Oui, fantastique. Et de son côté, Boetsch avait gagné contre Kulti en sauvant des balles de match. C’était fou, mais maintenant si Boetsch avait perdu, je n’en parlerais avec le même sentiment. On est des compétiteurs. On préfère gagner un match pourri en 5 sets que perdre un beau match en 5 sets.

En dehors de Roland ou de la Coupe Davis, on pense au match contre Kuerten, un match fou qui s’éternise dans la nuit américaine.

Oui, c’était en 4 sets mais ça en valait bien 5 tellement c’était intense. C’était un quart de finale où j’ai perdu le 1er set 6-4, je crois et je gagne trois fois 7-6 avec un niveau de jeu des deux côtés qui était absolument incroyable et une atmosphère électrique. Il avait plu, c’était humide. Là-bas il y a la cession de jour et de nuit. On avait commencé l’après-midi et beaucoup de gens de la cession de jour étaient partis en pensant qu’ils ne pouvaient plus voir de matchs. C’était assez incroyable.

Est-ce que ces 5 sets ne devraient pas être introduits pour les finales de Masters ?

Dans les Open 1000, ex masters Series, il y a déjà eu 5 sets. Si c’est un mauvais match, que ce soit en trois sets ou en cinq, ça ne change rien, mais si le match est bon, ça change un peu. Mais il faut élargir pour comprendre pourquoi ça a été supprimé. A Monte-Carlo, avec certains tableaux, quand tu n’avais pas de bye (tour sans adversaire), il y avait six matches en sept jours avec une finale en 5 sets pour enchaîner la semaine suivante.
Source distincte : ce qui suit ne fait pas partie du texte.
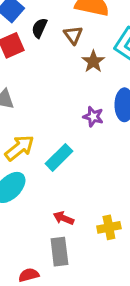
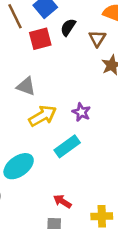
purple star: (93, 117) -> (81, 112), moved
yellow arrow: (19, 148) -> (43, 116), moved

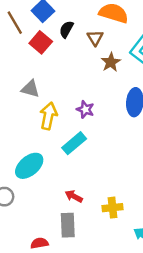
red square: (40, 39) -> (41, 42), turned -30
yellow arrow: (43, 116) -> (48, 116), turned -44

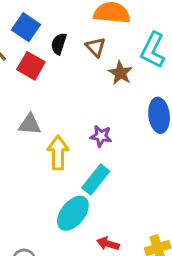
cyan ellipse: (29, 166) -> (73, 213), moved

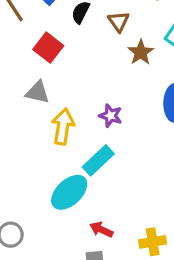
red square: (31, 66) -> (48, 48), moved

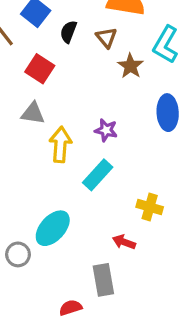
cyan ellipse: (69, 192) -> (53, 228), moved
red arrow: (101, 230) -> (124, 242), moved
yellow cross: (153, 242) -> (150, 207), moved, turned 30

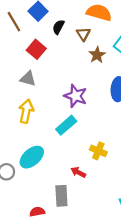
purple star: (106, 130) -> (76, 96), size x1.5
yellow arrow: (60, 145) -> (26, 111), moved

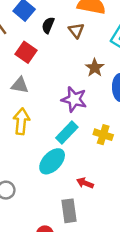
brown star: (97, 55) -> (95, 68), moved
yellow cross: (98, 151) -> (103, 135), moved
cyan ellipse: (32, 157) -> (52, 161), moved

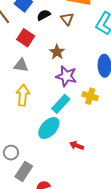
black semicircle: (48, 25) -> (44, 15), turned 40
brown star: (95, 68) -> (57, 52), moved
yellow cross: (103, 135) -> (90, 96), moved
gray rectangle: (69, 211) -> (24, 171), moved, turned 42

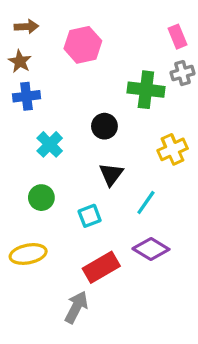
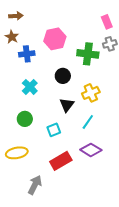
pink hexagon: (83, 45) -> (55, 39), moved
blue cross: (26, 96) -> (27, 54), moved
yellow cross: (173, 149) -> (91, 93), moved
gray arrow: (76, 307) -> (35, 185), moved

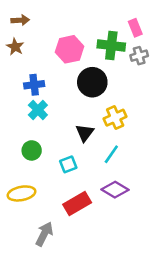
blue cross: (27, 54) -> (34, 85), moved
green cross: (88, 54) -> (111, 45), moved
black circle: (63, 76) -> (92, 82), moved, size x1.5

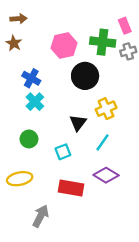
blue cross: (34, 85) -> (31, 78), turned 36
red rectangle: (77, 204) -> (71, 188), turned 40

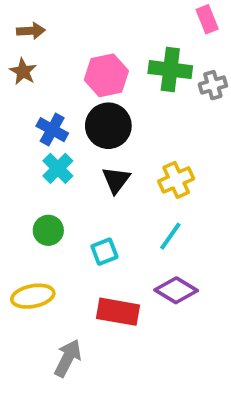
pink rectangle: (125, 26) -> (207, 19), moved
black circle: (85, 76) -> (108, 126), moved
black triangle: (78, 123) -> (116, 180), moved

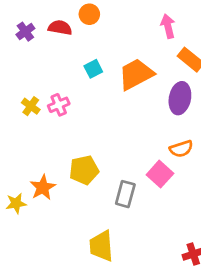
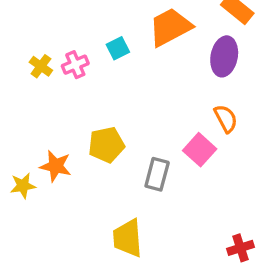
cyan square: (93, 69) -> (118, 48), moved
orange semicircle: (181, 149) -> (226, 119), turned -100
orange star: (43, 187) -> (56, 166), turned -30

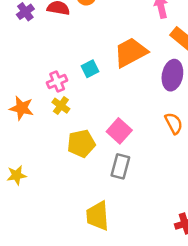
yellow cross: (41, 66) -> (61, 106), moved
pink square: (200, 150) -> (119, 131), moved
orange star: (56, 166) -> (22, 108), moved

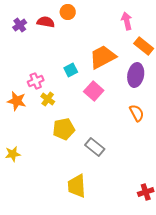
pink cross: (57, 81) -> (36, 81), moved
pink square: (119, 131) -> (94, 91), moved
gray rectangle: (120, 166) -> (95, 147), turned -66

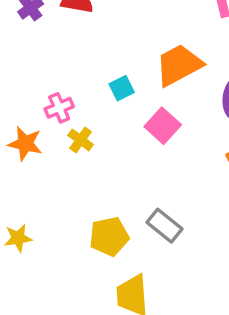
yellow pentagon: (64, 129) -> (109, 236), moved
Et on voyait que physiquement ce n’était pas tenable, et ça handicapait le tournoi suivant. Ce n’était pas anormal d’avoir supprimé ces finales. Moi, quand je gagne Monte-Carlo avec une finale en 4 sets, je sors de la semaine complètement mort. Si j’avais eu un tournoi la semaine d’après, je n’aurais pas pu défendre mes chances, sans compter toutes les blessures qui pouvaient en découler.
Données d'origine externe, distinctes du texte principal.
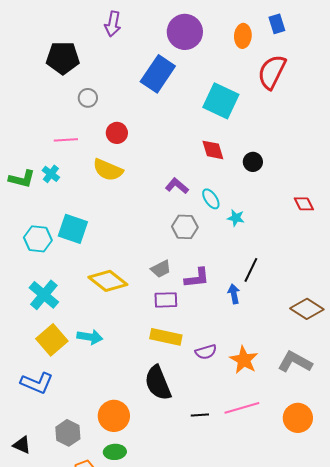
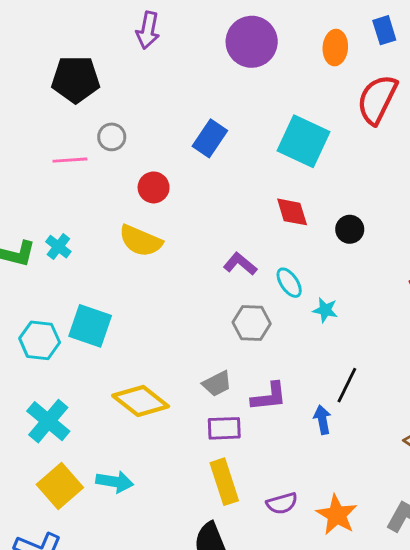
blue rectangle: (158, 74) -> (210, 138), moved, size x0.7
pink line: (66, 140) -> (70, 160), moved
yellow rectangle: (166, 337) -> (224, 482), turned 60

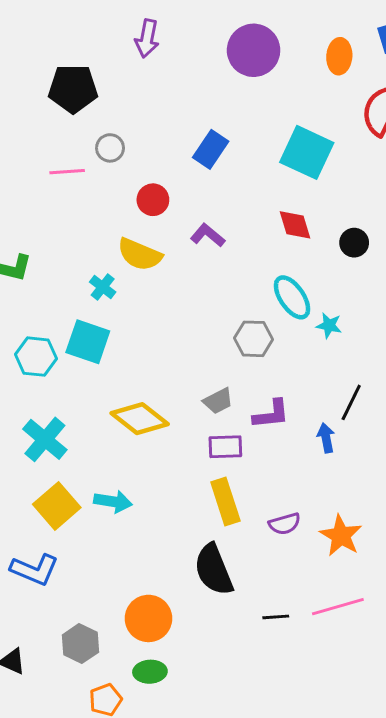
cyan cross: (58, 247) -> (103, 287), moved
purple L-shape: (240, 264) -> (208, 235), moved
cyan ellipse: (289, 283) -> (292, 297), size x1.4

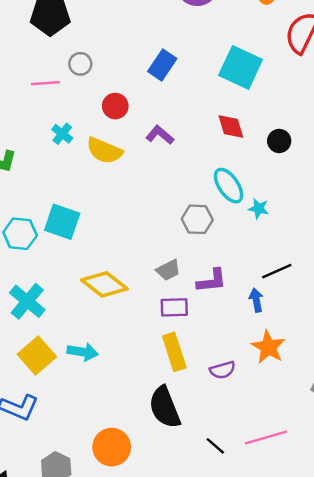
cyan cross: (103, 287) -> (62, 134), moved
black line: (351, 402) -> (277, 271), turned 40
orange star: (341, 536) -> (268, 347), moved
black line: (276, 617) -> (215, 446), turned 45

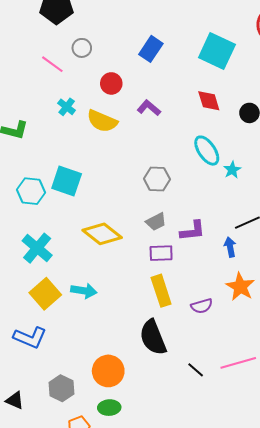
pink line: (45, 83) -> (52, 64), turned 40
cyan star: (259, 208) -> (232, 170), turned 30
gray hexagon: (197, 219) -> (157, 179), moved

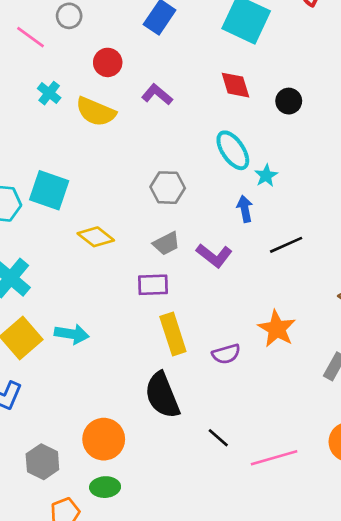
purple L-shape: (193, 231) -> (214, 255), turned 44
yellow diamond: (102, 234) -> (96, 237), moved, size x0.7
blue arrow: (230, 247) -> (245, 209), moved
purple rectangle: (161, 253) -> (153, 285), moved
pink line: (238, 363) -> (274, 458), moved

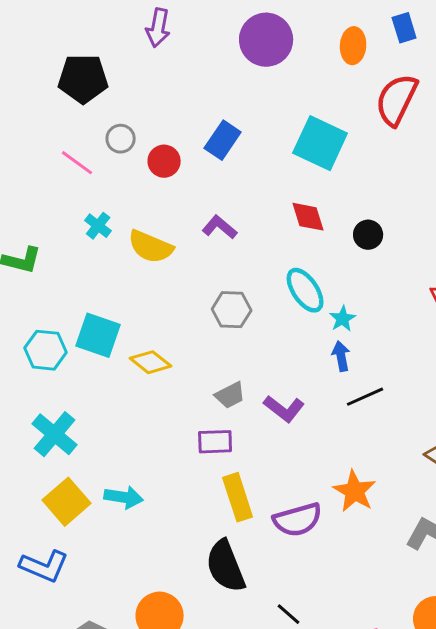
red circle: (108, 62) -> (164, 161), moved
gray hexagon: (168, 188) -> (232, 310), moved
blue arrow: (245, 209) -> (341, 356), moved
yellow diamond: (96, 237) -> (151, 362), moved
purple semicircle: (226, 354) -> (298, 520), size x1.5

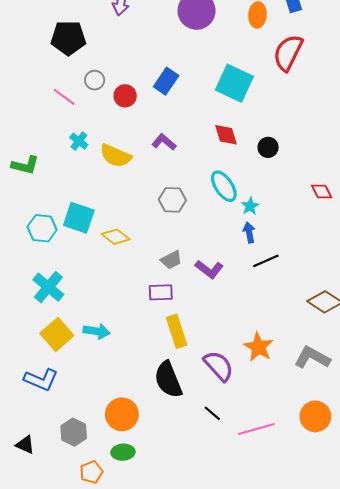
orange star: (355, 491) -> (259, 347), moved
purple semicircle: (298, 520) -> (219, 366), moved, turned -116

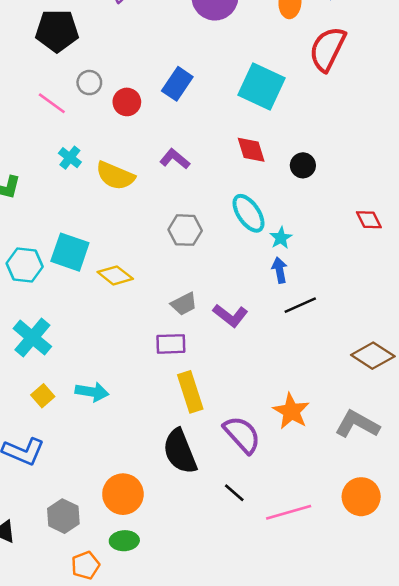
yellow square: (57, 334) -> (43, 396), size x0.6

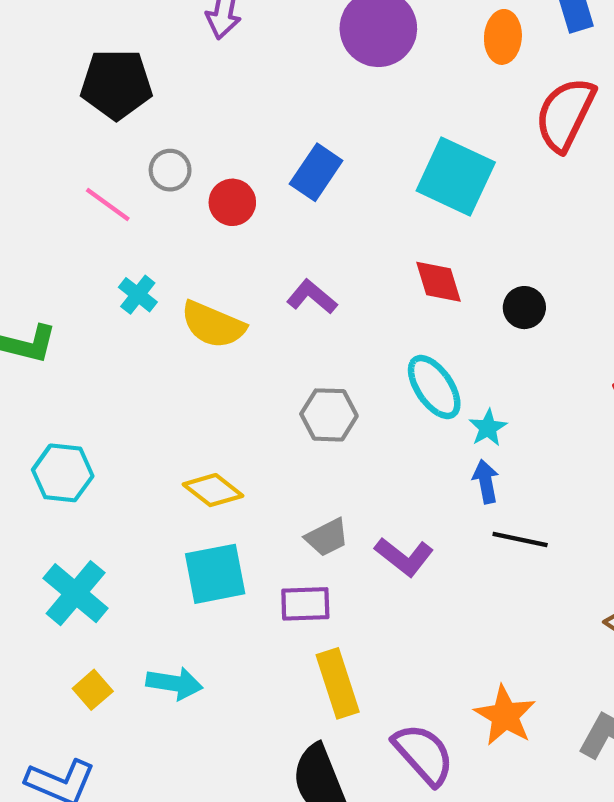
cyan square: (70, 252) -> (215, 574), moved, turned -30
black line: (300, 305) -> (520, 539), turned 36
Edgar Grospiron témoignait du fait qu’un bon joueur, c’était un gars qui imposait le tempo du match.

C’est assez juste. Maintenant ce n’est pas du tout évident. Il y a deux tempos : celui pendant le point, et le hors point. Quand on regarde bien les joueurs, on voit qu’ils ont leur rituel, leurs tics. Nadal, même au changement de côté, on voit qu’il positionne ses bouteilles et son sac d’une certaine manière.

Pour se calmer ?

Pas forcément, je crois plus à un process de concentration. C’est un moment où on se donne les consignes : quel est le score ? qu’est-ce qu’on va faire ? comment est l’adversaire ?

Mais toi, sur un terrain, tu regardes ton adversaire, tu vois quand il est mal ?

Non, on n’est tout le temps en train d’observer, mais on le sent à la frappe de balle, au souffle, aux attitudes, aux expressions, son replacement. Mais il est vrai que uand on est dans une tribune, ça se voit beaucoup plus facilement.

Dernière question, quel est le grand match en 5 sets de ton enfance ?

Ca ne vas pas nous rajeunir, mais il ne faut pas oublier qu’à une époque où il n’y avait que trois chaînes de télé en France, la retransmission de Wimbledon était un vrai évènement, à l’égal de Roland Garros, et pour moi le plus beau match c’est donc la finale McEnroe-Borg de 1980 avec le fameux tie-break du 4ème set.